(RECORDS SHOWN)
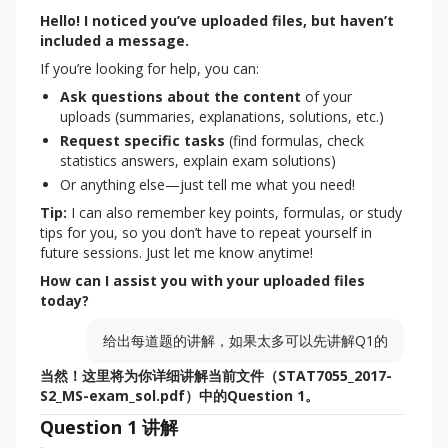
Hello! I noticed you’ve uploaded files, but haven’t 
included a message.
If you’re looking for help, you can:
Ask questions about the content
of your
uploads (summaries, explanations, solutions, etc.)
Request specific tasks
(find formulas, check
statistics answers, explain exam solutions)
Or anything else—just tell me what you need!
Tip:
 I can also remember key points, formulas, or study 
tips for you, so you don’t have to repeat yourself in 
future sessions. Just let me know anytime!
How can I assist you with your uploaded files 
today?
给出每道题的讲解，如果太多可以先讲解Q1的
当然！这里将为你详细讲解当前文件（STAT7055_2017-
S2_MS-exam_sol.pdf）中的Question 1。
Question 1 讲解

(TRY IT) Please print the entries exactly as they stand. Images are not part of the copy.

(ANSWER AREA)
Hello! I noticed you’ve uploaded files, but haven’t 
included a message.
If you’re looking for help, you can:
Ask questions about the content
of your
uploads (summaries, explanations, solutions, etc.)
Request specific tasks
(find formulas, check
statistics answers, explain exam solutions)
Or anything else—just tell me what you need!
Tip:
 I can also remember key points, formulas, or study 
tips for you, so you don’t have to repeat yourself in 
future sessions. Just let me know anytime!
How can I assist you with your uploaded files 
today?
给出每道题的讲解，如果太多可以先讲解Q1的
当然！这里将为你详细讲解当前文件（STAT7055_2017-
S2_MS-exam_sol.pdf）中的Question 1。
Question 1 讲解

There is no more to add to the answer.